Changement radical d’ambiance avec le film suivant : Nekrotonic, film d’action horrifico-comico-science-fictionnel, réalisé par l’australien Kiah Roache-Turner. Le pitch : Attaqué par des démons qui envahissent le monde en se servant d’une application populaire pour smartphone, un jeune homme est sauvé par des chasseurs d’esprits maléfiques, appelés les Nekromancers. Rapidement, il découvre qu’il est peut-être l’Élu capable de combattre et détruire les démons, dirigés par Finnegan (Monica Bellucci), marâtre cruelle et violente…
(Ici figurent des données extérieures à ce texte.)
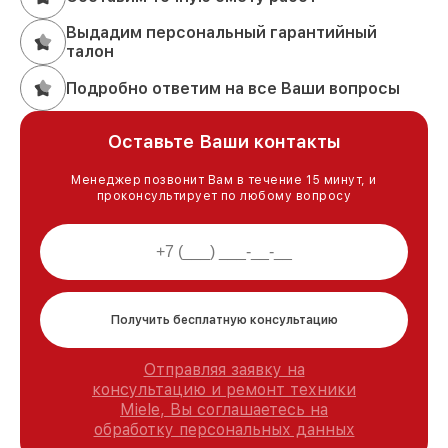
Выдадим персональный гарантийный
талон
Подробно ответим на все Ваши вопросы
Оставьте Ваши контакты
Менеджер позвонит Вам в течение 15 минут, и
проконсультирует по любому вопросу
Получить бесплатную консультацию
Отправляя заявку на
консультацию и ремонт техники
Miele, Вы соглашаетесь на
обработку персональных данных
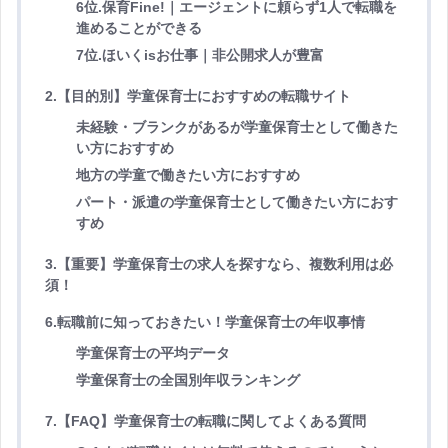
6位.保育Fine!｜エージェントに頼らず1人で転職を
進めることができる
7位.ほいくisお仕事｜非公開求人が豊富
2.【目的別】学童保育士におすすめの転職サイト
未経験・ブランクがあるが学童保育士として働きた
い方におすすめ
地方の学童で働きたい方におすすめ
パート・派遣の学童保育士として働きたい方におす
すめ
3.【重要】学童保育士の求人を探すなら、複数利用は必
須！
6.転職前に知っておきたい！学童保育士の年収事情
学童保育士の平均データ
学童保育士の全国別年収ランキング
7.【FAQ】学童保育士の転職に関してよくある質問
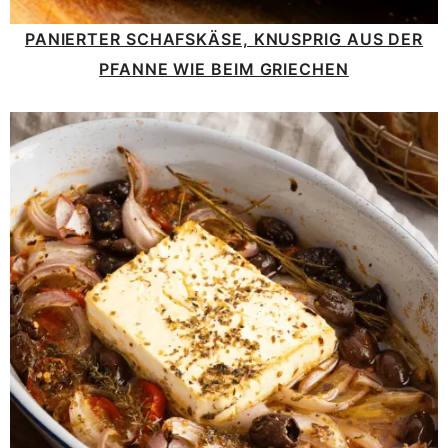
PANIERTER SCHAFSKÄSE, KNUSPRIG AUS DER
PFANNE WIE BEIM GRIECHEN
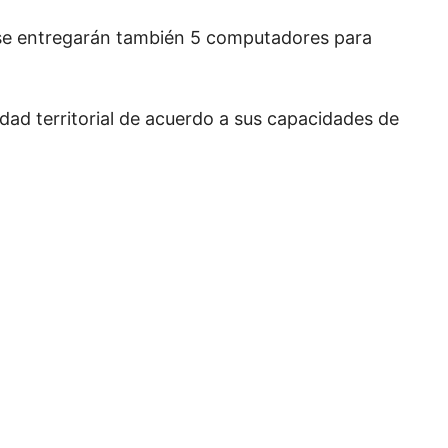
 se entregarán también 5 computadores para
dad territorial de acuerdo a sus capacidades de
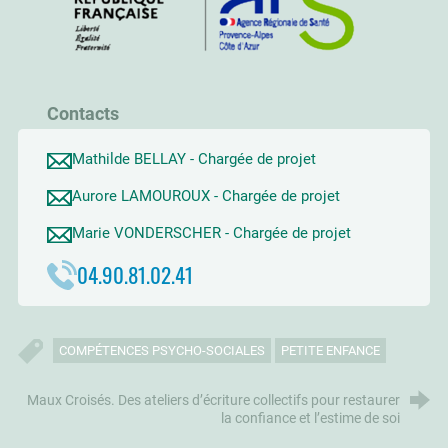
Contacts
Mathilde BELLAY - Chargée de projet
Aurore LAMOUROUX - Chargée de projet
Marie VONDERSCHER - Chargée de projet
04.90.81.02.41
COMPÉTENCES PSYCHO-SOCIALES
PETITE ENFANCE
Maux Croisés. Des ateliers d’écriture collectifs pour restaurer
la confiance et l’estime de soi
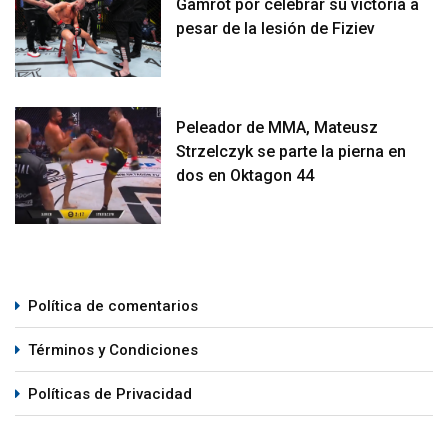
Gamrot por celebrar su victoria a
pesar de la lesión de Fiziev
Peleador de MMA, Mateusz
Strzelczyk se parte la pierna en
dos en Oktagon 44
Política de comentarios
Términos y Condiciones
Políticas de Privacidad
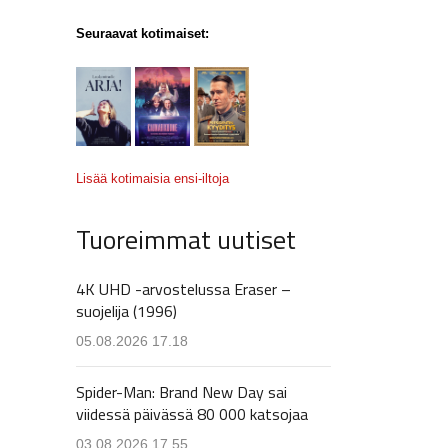
Seuraavat kotimaiset:
Lisää kotimaisia ensi-iltoja
Tuoreimmat uutiset
4K UHD -arvostelussa Eraser –
suojelija (1996)
05.08.2026 17.18
Spider-Man: Brand New Day sai
viidessä päivässä 80 000 katsojaa
03.08.2026 17.55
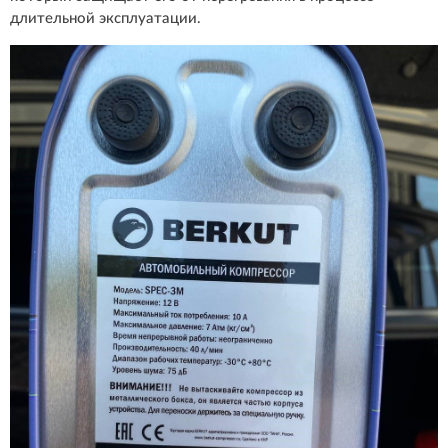
длительной эксплуатации.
Clairement en roue libre, le film brasse d’innombrables influences (la saga Alien, John Woo, Evil Dead, Terry Gilliam, la culture Metal, etc.), au travers d’une intrigue surmenée, pétrie de second degré. Même si sa post-production (visuelle et sonore) offre un rendu parfois (voire souvent) écoeurant, Nekrotonic témoigne d’un amour certain de la culture bis et Z (notamment dans ses innombrables jeux de lumières), poussant donc à une certaine bienveillance. Cette amour pour le genre est d’ailleurs partagé par Monica Bellucci, comme elle l’explique au public juste avant la projection.
Bliss (Joe Begos, 2019)
On enchaîne dans la salle 500 du Forum des Images avec Bliss, thriller horrifique réalisé par l’américain Joe Begos. Le film raconte l’histoire de Dezzy, une artiste peintre frappée par un blocage créatif. En plein doute existentiel, elle décide de tester une nouvelle drogue avec son ami Courtney, afin de retrouver l’inspiration. Néanmoins, ce regain de créativité s’accompagne de violentes pulsions sanguinaires…
Présenté, visuellement parlant, comme un mélange des néons de Winding-Refn et des effets stroboscopiques de Gaspar Noé, le film se place plus directement dans l’héritage du cinéma psychédélique des années 70. On pense au cinéma porno, à certains auteurs la Blaxploitation (Melvin Van Peebles), ou bien encore au cinéma Grindhouse. Le film ne réinvente pas son sujet (la création comme source d’autodestruction de l’artiste), ce qui le rend malheureusement prévisible. Néanmoins, ses expérimentations formelles valent le détour, d’autant plus qu’elles se voient généreusement sublimées par quelques fulgurations gores.